_STORED DATA_.
============================================================
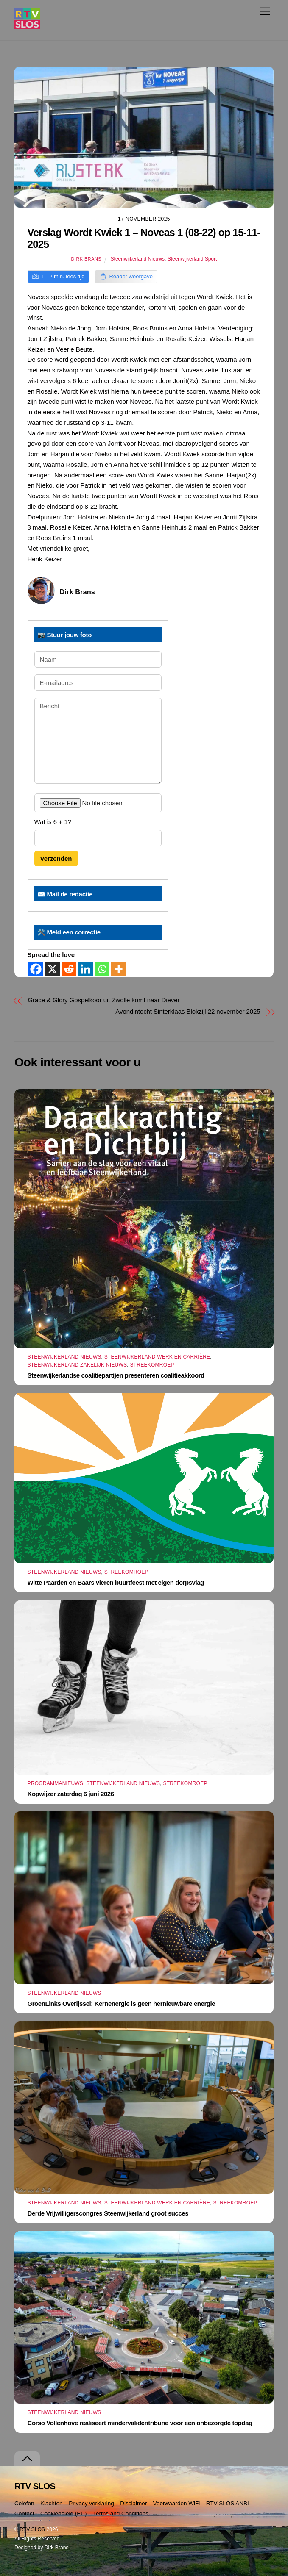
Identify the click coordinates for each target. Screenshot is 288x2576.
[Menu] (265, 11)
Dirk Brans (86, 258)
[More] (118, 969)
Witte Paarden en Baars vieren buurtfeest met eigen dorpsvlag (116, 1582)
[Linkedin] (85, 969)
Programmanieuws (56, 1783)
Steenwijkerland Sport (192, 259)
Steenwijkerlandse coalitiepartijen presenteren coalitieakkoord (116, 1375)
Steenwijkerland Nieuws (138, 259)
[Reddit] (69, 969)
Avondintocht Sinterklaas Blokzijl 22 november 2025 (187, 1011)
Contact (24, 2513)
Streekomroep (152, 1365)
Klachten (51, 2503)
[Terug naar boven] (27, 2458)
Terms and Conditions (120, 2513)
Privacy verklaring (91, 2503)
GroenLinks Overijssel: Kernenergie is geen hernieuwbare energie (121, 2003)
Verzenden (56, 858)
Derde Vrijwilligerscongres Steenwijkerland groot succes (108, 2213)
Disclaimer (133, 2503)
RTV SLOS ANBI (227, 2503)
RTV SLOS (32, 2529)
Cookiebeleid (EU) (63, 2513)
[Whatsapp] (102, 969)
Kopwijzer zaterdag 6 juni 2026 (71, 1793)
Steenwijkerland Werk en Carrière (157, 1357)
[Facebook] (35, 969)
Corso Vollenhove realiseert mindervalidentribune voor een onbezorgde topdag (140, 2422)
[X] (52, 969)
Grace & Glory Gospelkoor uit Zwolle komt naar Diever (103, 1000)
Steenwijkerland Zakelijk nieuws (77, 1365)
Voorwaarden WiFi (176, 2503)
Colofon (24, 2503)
============================================================
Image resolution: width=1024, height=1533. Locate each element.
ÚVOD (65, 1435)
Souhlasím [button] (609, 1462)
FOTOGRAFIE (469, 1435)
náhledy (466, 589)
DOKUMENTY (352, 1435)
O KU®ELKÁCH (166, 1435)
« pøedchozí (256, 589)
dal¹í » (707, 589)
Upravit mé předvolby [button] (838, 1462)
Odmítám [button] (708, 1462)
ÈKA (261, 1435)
============================================================
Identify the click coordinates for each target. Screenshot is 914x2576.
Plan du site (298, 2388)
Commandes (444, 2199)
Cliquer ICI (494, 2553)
============================================================
_DIRECTIONS FOR THIS TASK_.
Based on the entries above, please state how many lines include "Screenshot", leaving out everything else.

_PROBLEM SOLUTION_.
2